The correct set of four quantum numbers for the valence electron of rubidium atom $$(Z = 37)$$ is:

We need to find the four quantum numbers for the valence electron of rubidium ($$Z = 37$$).

Determine the electronic configuration of Rb.

Rubidium has 37 electrons.
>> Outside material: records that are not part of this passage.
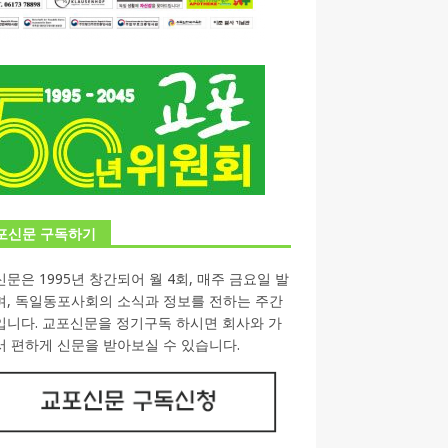
포신문 구독하기
문은 1995년 창간되어 월 4회, 매주 금요일 발
며, 독일동포사회의 소식과 정보를 전하는 주간
입니다. 교포신문을 정기구독 하시면 회사와 가
 편하게 신문을 받아보실 수 있습니다.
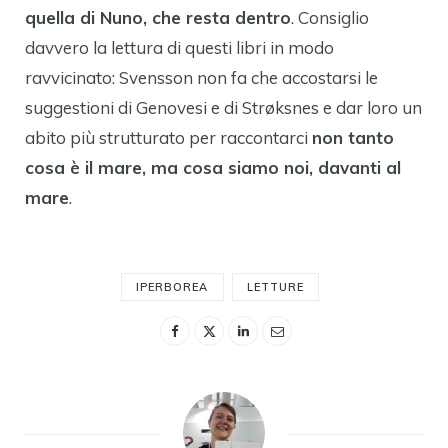
quella di Nuno, che resta dentro
. Consiglio
davvero la lettura di questi libri in modo
ravvicinato: Svensson non fa che accostarsi le
suggestioni di Genovesi e di Strøksnes e dar loro un
abito più strutturato per raccontarci
non tanto
cosa è il mare, ma cosa siamo noi, davanti al
mare
.
IPERBOREA
LETTURE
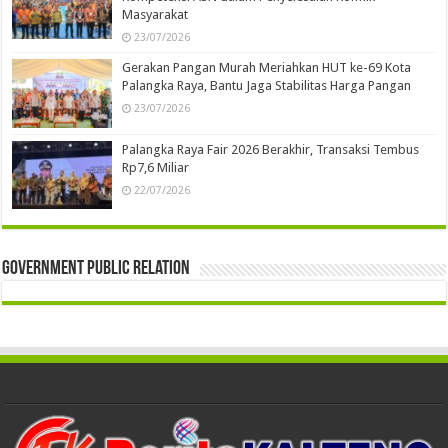
Masyarakat
23/07/2026
Gerakan Pangan Murah Meriahkan HUT ke-69 Kota
Palangka Raya, Bantu Jaga Stabilitas Harga Pangan
23/07/2026
Palangka Raya Fair 2026 Berakhir, Transaksi Tembus
Rp7,6 Miliar
22/07/2026
Government Public Relation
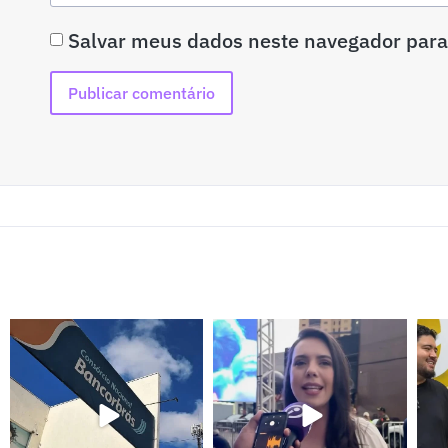
Salvar meus dados neste navegador para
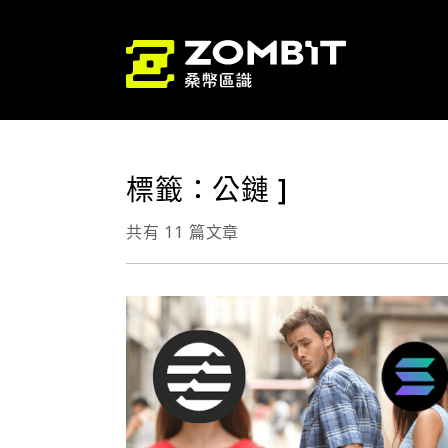
標籤：公鏈 ]
共有 11 篇文章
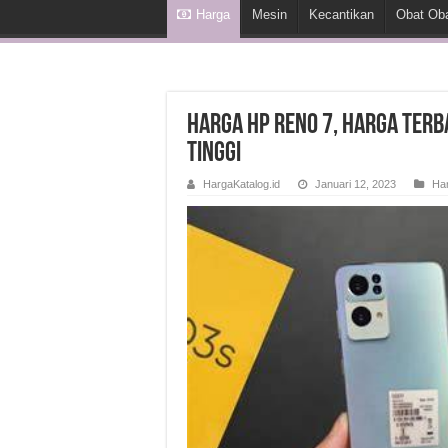
Harga
Mesin
Kecantikan
Obat Ob
Harga HP Reno 7, Harga Ter
Tinggi
HargaKatalog.id
Januari 12, 2023
Ha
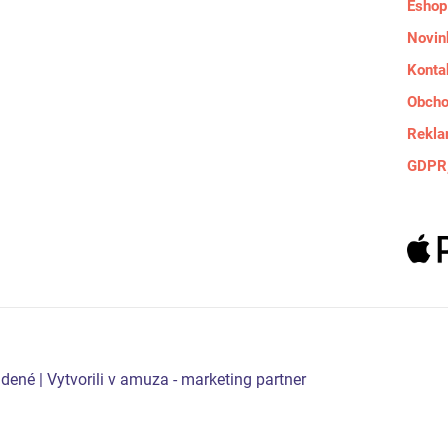
Eshop
Novin
Konta
Obcho
Rekla
GDPR,
ené | Vytvorili v amuza - marketing partner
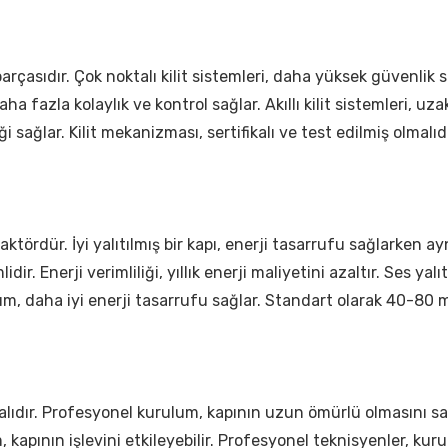
parçasıdır. Çok noktalı kilit sistemleri, daha yüksek güvenlik 
 daha fazla kolaylık ve kontrol sağlar. Akıllı kilit sistemleri, 
i sağlar. Kilit mekanizması, sertifikalı ve test edilmiş olmalıdı
aktördür. İyi yalıtılmış bir kapı, enerji tasarrufu sağlarken ay
r. Enerji verimliliği, yıllık enerji maliyetini azaltır. Ses yalıt
alıtım, daha iyi enerji tasarrufu sağlar. Standart olarak 40-80 mm
lıdır. Profesyonel kurulum, kapının uzun ömürlü olmasını sağ
 kapının işlevini etkileyebilir. Profesyonel teknisyenler, kur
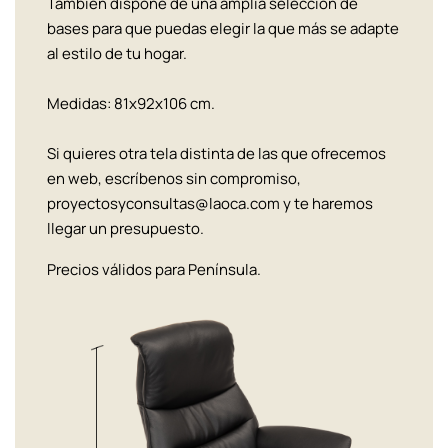
También dispone de una amplia selección de
bases para que puedas elegir la que más se adapte
al estilo de tu hogar.
Medidas: 81x92x106 cm.
Si quieres otra tela distinta de las que ofrecemos
en web, escríbenos sin compromiso,
proyectosyconsultas@laoca.com y te haremos
llegar un presupuesto.
Precios válidos para Península.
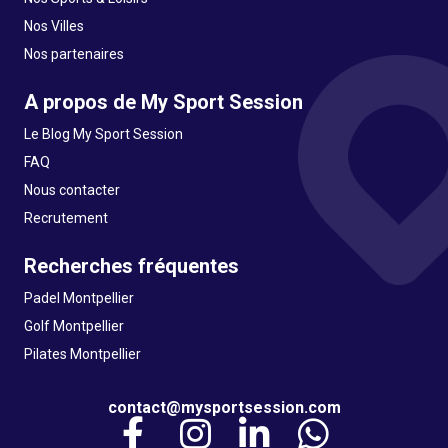
Nos Villes
Nos partenaires
A propos de My Sport Session
Le Blog My Sport Session
FAQ
Nous contacter
Recrutement
Recherches fréquentes
Padel Montpellier
Golf Montpellier
Pilates Montpellier
contact@mysportsession.com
Its electronic configuration is:

$$Rb: 1s^2 \, 2s^2 \, 2p^6 \, 3s^2 \, 3p^6 \, 3d^{10} \, 4s^2 \, 4p^6 \, 5s^1$$

Or equivalently: $$[Kr] \, 5s^1$$

The valence (outermost) electron is in the $$5s$$ orbital.

Assign the quantum numbers.

For an electron in the $$5s$$ orbital:

- Principal quantum number ($$n$$): $$n = 5$$ (the electron is in the 5th shell)

- Azimuthal quantum number ($$l$$): $$l = 0$$ (for an s-orbital, $$l$$ is always 0)

- Magnetic quantum number ($$m_l$$): $$m_l = 0$$ (for $$l = 0$$, the only possible value is 0)

- Spin quantum number ($$m_s$$): $$m_s = +\frac{1}{2}$$ (for the first electron in an orbital, by convention)

The set of quantum numbers is: $$5, 0, 0, +\frac{1}{2}$$.

The correct answer is Option (1): $$5, 0, 0, +\frac{1}{2}$$.